Directions for this task:
Without including any picture, return the complete set of records exactly.

Given entries:
▬▬▬▬▬▬
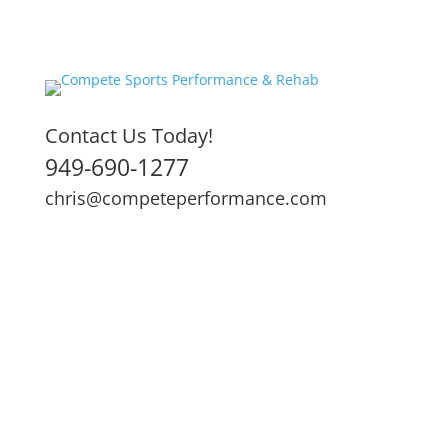
Contact Us Today!
949-690-1277
chris@competeperformance.com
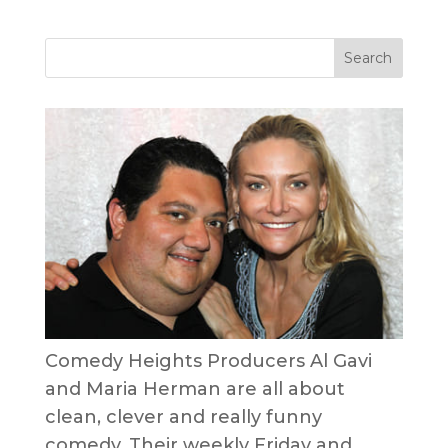
Comedy Heights Producers Al Gavi
and Maria Herman are all about
clean, clever and really funny
comedy. Their weekly Friday and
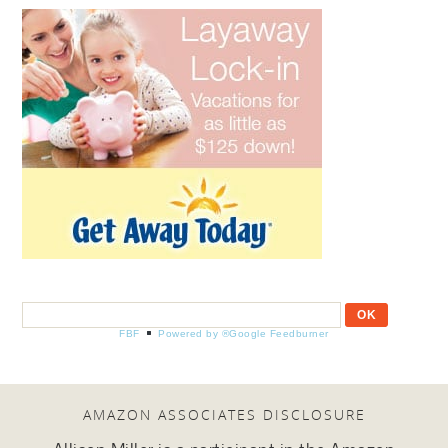
FBF
Powered by ®Google Feedburner
AMAZON ASSOCIATES DISCLOSURE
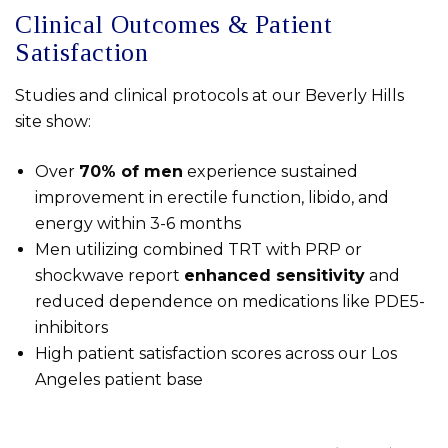
Clinical Outcomes & Patient
Satisfaction
Studies and clinical protocols at our Beverly Hills
site show:
Over
70% of men
experience sustained
improvement in erectile function, libido, and
energy within 3-6 months
Men utilizing combined TRT with PRP or
shockwave report
enhanced sensitivity
and
reduced dependence on medications like PDE5-
inhibitors
High patient satisfaction scores across our Los
Angeles patient base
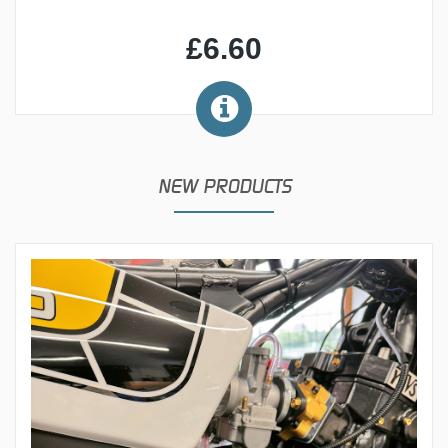
£6.60
NEW PRODUCTS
▬▬▬▬▬▬
Written answer:
Contact Us Today!
949-690-1277
chris@competeperformance.com
Comedy Heights Producers Al Gavi
and Maria Herman are all about
clean, clever and really funny
comedy. Their weekly Friday and
FBF
Powered by ®Google Feedburner
AMAZON ASSOCIATES DISCLOSURE
Clinical Outcomes & Patient
Satisfaction
Studies and clinical protocols at our Beverly Hills
site show:
Over
70% of men
experience sustained
improvement in erectile function, libido, and
energy within 3-6 months
Men utilizing combined TRT with PRP or
shockwave report
enhanced sensitivity
and
reduced dependence on medications like PDE5-
inhibitors
High patient satisfaction scores across our Los
Angeles patient base
£6.60
NEW PRODUCTS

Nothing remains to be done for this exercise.